Audio-Based: Fine-tune Wav2Vec2 or Whisper encoder. Add classification head, freeze early layers. Input is last 8 seconds of audio at 16kHz.
Multimodal: Fuse audio + text embeddings. Use Whisper encoder + LLM with projection layer. Example: Vogent uses Whisper encoder → SmolLM with 80M params.
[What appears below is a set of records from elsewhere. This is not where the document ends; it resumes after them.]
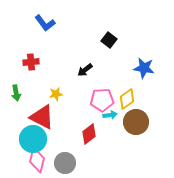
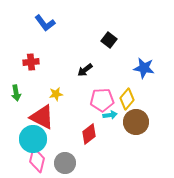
yellow diamond: rotated 15 degrees counterclockwise
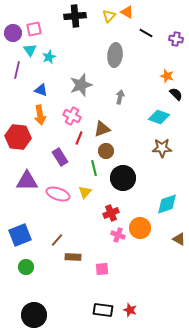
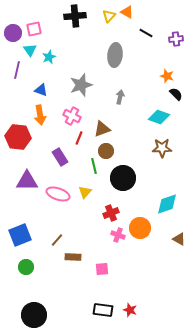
purple cross at (176, 39): rotated 16 degrees counterclockwise
green line at (94, 168): moved 2 px up
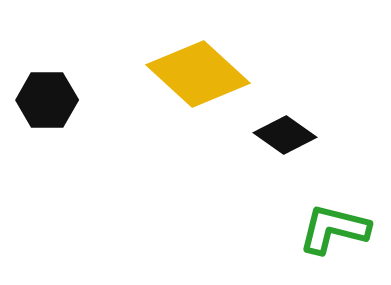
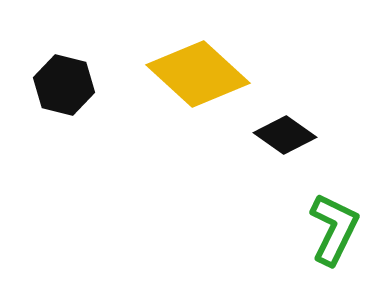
black hexagon: moved 17 px right, 15 px up; rotated 14 degrees clockwise
green L-shape: rotated 102 degrees clockwise
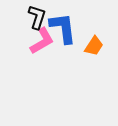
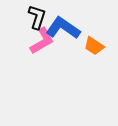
blue L-shape: rotated 48 degrees counterclockwise
orange trapezoid: rotated 90 degrees clockwise
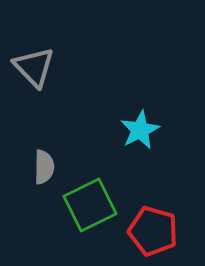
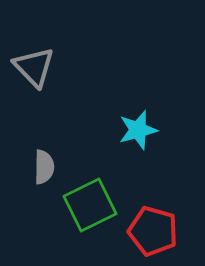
cyan star: moved 2 px left; rotated 12 degrees clockwise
Start with text-only — easier to prototype, then add audio later
Use a small base model — SmolLM (135M) or Qwen2.5-0.5B for low latency
Oversample rare classes — backchannel and wait are typically underrepresented
Include context — models that see the AI's last question perform much better
Test with real users — synthetic data doesn't capture all natural speech patterns
Optimize for false positives first — interrupting users is worse than slight delays
Quantize for production — INT8 quantization can give 2-4x speedup with minimal accuracy loss
Turn detection has evolved rapidly in 2024-2026, with several high-quality open-source options now available. The best choice depends on your specific requirements:
Prioritize speed? → Smart Turn v3.1 or Vogent
Prioritize accuracy? → Vogent or TEN
Prioritize language coverage? → UltraVAD or Smart Turn
Prioritize openness? → Smart Turn or Easy Turn
Need production-ready but closed-source? → Krisp
The field is moving fast, with new models and improvements released regularly. We recommend evaluating multiple options on your specific use case using the Easy Turn Testset or TEN TestSet benchmarks.